Chinmay Gajul for AWS Community Builders

Posted on Apr 23

Image Generation using Amazon Nova Canvas

#ai #awschallenge #amazonnova #aiengineeringmonth

🧠 Overview

The Image Generator is a web-based application that allows users to generate custom images using text or voice prompts. It utilizes AWS services such as Amazon Bedrock's Nova Canvas model for image generation and AWS Transcribe for converting voice input into text. The application has a React + HTML/CSS frontend, a FastAPI backend hosted on an EC2 instance, and uses Amazon S3 for image storage.

🎥 Image Showcase

Check out these cool images the web-based application generated using Amazon Nova Canvas:

🎥 Demo Video

Want to see it in action?

👉 Watch the full working demo of the Image Generator

✨ Amazon Nova Canvas Model - Why and How I Used It

The Amazon Nova Canvas model was chosen for its:

✨ Photorealistic image generation capabilities.
⏱ Low-latency inference through Amazon Bedrock.
🧠 Structured prompt compatibility, allowing controlled and formatted input.
🔌 Seamless API integration with Bedrock, reducing the need for infrastructure management.
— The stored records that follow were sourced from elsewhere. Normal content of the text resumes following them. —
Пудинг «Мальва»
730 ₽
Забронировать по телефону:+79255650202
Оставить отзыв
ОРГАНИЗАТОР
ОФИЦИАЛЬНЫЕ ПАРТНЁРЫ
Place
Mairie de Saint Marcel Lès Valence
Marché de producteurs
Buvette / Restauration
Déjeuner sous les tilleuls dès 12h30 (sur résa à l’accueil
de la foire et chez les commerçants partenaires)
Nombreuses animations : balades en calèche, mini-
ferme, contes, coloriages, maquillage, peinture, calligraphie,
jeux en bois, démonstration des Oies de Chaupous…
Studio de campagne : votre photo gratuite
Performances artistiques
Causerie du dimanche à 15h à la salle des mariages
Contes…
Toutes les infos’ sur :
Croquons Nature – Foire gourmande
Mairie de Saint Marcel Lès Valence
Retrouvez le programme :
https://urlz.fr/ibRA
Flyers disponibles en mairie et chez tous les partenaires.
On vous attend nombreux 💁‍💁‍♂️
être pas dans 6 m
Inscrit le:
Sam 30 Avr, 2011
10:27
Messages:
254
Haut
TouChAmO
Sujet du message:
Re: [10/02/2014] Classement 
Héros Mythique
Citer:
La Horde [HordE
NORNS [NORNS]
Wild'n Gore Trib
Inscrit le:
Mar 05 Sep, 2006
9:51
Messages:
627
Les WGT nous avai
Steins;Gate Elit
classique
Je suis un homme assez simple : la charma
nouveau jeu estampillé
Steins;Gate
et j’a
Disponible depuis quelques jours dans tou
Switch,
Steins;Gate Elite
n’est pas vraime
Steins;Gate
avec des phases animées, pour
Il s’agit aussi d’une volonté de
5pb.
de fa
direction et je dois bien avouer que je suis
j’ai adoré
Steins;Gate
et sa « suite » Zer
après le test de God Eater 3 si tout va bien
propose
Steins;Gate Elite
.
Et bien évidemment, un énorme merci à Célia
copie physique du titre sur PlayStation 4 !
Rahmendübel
How I Used It (Technical Execution)

I have used the model via the Bedrock API by sending a structured message payload. Here’s how:

I have structured the input like a conversation, as expected by Nova Canvas.
The following is the core FastAPI code (main.py) that handles prompt input, connects to Amazon Bedrock, and returns the generated image:

from fastapi import FastAPI, Form, UploadFile, File
from fastapi.responses import StreamingResponse, JSONResponse
from fastapi.middleware.cors import CORSMiddleware
from io import BytesIO
import boto3
import base64
import json
import os
import time

app = FastAPI()

app.add_middleware(
    CORSMiddleware,
    allow_origins=["*"],
    allow_credentials=True,
    allow_methods=["*"],
    allow_headers=["*"],
)

# Clients
s3_client = boto3.client("s3")
transcribe_client = boto3.client("transcribe")
bedrock_client = boto3.client("bedrock-runtime", region_name="us-east-1")

# S3 bucket
BUCKET_NAME = "bedrock-video-generation-us-east-1-6jywv6"

@app.post("/generate")
async def generate_wallpaper(prompt: str = Form(...)):
    body = {
        "messages": [
            {
                "role": "user",
                "content": [{"text": prompt}]
            }
        ]
    }

    try:
        response = bedrock_client.invoke_model(
            modelId="amazon.nova-canvas-v1:0",
            contentType="application/json",
            accept="application/json",
            body=json.dumps(body)
        )

        response_body = json.loads(response["body"].read())
        base64_image = response_body["output"]["message"]["content"][0]["image"]["source"]["bytes"]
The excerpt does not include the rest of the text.